Reviewed-by: Ming Lei <ming.lei@redhat.com>
diff mbox

Patch

diff --git a/block/blk-sysfs.c b/block/blk-sysfs.c
index 52f57539f1c7..90de6337cc4d 100644
--- a/block/blk-sysfs.c
+++ b/block/blk-sysfs.c
@@ -921,6 +921,7 @@  int blk_register_queue(struct gendisk *disk)

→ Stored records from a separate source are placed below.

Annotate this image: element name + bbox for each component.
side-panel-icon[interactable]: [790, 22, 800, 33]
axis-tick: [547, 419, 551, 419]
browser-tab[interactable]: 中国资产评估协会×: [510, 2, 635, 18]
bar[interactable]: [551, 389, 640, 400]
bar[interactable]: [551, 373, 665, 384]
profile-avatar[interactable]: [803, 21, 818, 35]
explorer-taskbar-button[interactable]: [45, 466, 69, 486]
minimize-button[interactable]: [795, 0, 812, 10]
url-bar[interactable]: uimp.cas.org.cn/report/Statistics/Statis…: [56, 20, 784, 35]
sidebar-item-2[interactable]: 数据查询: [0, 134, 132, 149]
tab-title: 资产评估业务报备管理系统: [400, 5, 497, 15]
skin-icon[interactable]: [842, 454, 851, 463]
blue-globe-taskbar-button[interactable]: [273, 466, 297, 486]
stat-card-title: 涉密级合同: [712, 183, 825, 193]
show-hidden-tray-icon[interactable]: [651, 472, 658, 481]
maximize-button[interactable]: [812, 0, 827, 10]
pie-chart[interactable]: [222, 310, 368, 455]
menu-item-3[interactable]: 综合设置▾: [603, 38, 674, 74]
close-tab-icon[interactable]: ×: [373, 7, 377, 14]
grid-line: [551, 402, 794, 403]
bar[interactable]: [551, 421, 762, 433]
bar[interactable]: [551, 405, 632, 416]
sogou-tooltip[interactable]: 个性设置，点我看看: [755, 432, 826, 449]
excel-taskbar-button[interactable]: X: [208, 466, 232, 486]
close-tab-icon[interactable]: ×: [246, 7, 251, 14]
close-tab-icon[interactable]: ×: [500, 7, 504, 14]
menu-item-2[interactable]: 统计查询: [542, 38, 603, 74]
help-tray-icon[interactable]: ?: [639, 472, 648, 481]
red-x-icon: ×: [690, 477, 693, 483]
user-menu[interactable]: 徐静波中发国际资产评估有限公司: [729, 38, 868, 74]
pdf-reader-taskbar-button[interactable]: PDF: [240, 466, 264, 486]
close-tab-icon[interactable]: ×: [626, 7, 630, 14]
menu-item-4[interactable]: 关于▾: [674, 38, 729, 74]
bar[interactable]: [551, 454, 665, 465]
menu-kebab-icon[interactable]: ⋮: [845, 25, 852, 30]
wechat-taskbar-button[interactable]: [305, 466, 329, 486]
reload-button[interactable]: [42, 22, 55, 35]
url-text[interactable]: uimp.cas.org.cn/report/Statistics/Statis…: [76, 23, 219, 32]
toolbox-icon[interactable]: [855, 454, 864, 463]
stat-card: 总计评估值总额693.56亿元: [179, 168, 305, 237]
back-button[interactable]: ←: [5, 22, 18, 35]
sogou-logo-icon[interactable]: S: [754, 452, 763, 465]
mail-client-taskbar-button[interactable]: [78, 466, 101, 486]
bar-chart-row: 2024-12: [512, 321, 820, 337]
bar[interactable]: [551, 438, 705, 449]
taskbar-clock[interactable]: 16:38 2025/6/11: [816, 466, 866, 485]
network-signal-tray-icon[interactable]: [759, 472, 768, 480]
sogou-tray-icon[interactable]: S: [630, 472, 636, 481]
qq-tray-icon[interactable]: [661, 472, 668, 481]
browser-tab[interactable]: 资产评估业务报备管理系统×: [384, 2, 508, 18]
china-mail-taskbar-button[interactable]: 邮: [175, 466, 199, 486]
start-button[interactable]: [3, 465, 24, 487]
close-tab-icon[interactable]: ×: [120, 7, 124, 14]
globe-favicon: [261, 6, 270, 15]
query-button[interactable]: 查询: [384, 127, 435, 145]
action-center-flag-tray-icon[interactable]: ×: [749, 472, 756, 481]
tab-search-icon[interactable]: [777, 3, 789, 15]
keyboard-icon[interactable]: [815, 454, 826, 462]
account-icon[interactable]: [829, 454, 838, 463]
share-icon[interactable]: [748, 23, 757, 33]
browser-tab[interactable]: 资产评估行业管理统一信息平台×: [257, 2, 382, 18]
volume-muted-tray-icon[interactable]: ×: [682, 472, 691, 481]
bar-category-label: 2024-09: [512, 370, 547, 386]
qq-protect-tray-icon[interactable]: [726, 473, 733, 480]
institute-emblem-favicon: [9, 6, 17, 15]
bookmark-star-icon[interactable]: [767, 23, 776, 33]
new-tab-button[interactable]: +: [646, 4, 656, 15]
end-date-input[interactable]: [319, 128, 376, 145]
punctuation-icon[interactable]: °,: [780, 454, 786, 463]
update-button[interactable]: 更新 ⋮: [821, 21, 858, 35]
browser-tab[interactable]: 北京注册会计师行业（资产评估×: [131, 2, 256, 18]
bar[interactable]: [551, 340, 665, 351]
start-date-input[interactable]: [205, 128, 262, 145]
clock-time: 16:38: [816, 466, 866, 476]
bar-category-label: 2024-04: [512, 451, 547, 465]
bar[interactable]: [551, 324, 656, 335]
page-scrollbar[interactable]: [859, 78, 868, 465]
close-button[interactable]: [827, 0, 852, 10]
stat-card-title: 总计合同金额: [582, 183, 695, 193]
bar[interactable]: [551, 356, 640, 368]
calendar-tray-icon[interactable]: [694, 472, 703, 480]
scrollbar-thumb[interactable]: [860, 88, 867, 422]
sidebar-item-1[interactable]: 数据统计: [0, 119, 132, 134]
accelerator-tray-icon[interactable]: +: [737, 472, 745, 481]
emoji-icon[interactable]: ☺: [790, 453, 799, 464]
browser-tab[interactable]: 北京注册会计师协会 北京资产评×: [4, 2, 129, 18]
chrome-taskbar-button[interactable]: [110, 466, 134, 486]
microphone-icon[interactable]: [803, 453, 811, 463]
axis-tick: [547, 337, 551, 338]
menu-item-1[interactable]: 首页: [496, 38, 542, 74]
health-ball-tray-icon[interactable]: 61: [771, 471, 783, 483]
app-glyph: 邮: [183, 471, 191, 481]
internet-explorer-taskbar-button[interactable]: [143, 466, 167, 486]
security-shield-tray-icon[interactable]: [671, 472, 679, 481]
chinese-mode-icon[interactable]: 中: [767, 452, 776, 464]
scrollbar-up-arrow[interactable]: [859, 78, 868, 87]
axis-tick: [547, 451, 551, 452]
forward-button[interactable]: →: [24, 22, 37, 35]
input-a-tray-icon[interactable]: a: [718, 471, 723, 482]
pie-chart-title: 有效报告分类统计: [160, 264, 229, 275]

 	mutex_unlock(&q->sysfs_lock);
 	return ret;
 }
+EXPORT_SYMBOL_GPL(blk_register_queue);
 
 void blk_unregister_queue(struct gendisk *disk)
 {
@@ -930,12 +931,15 @@  void blk_unregister_queue(struct gendisk *disk)
 		return;
 
 	spin_lock_irq(q->queue_lock);
-	queue_flag_clear_unlocked(QUEUE_FLAG_REGISTERED, q);
+	if (!queue_flag_test_and_clear(QUEUE_FLAG_REGISTERED, q)) {
+		/* Return early if disk->queue was never registered. */
+		spin_unlock_irq(q->queue_lock);
+		return;
+	}
 	spin_unlock_irq(q->queue_lock);
 
 	wbt_exit(q);
 
-
 	if (q->mq_ops)
 		blk_mq_unregister_dev(disk_to_dev(disk), q);
 
diff --git a/block/genhd.c b/block/genhd.c
index 00620e01e043..d4aaf0cae9ad 100644
--- a/block/genhd.c
+++ b/block/genhd.c
@@ -629,7 +629,7 @@  static void register_disk(struct device *parent, struct gendisk *disk)
 }
 
 /**
- * device_add_disk - add partitioning information to kernel list
+ * device_add_disk_no_queue_reg - add partitioning information to kernel list
  * @parent: parent device for the disk
  * @disk: per-device partitioning information
  *
@@ -638,7 +638,7 @@  static void register_disk(struct device *parent, struct gendisk *disk)
  *
  * FIXME: error handling
  */
-void device_add_disk(struct device *parent, struct gendisk *disk)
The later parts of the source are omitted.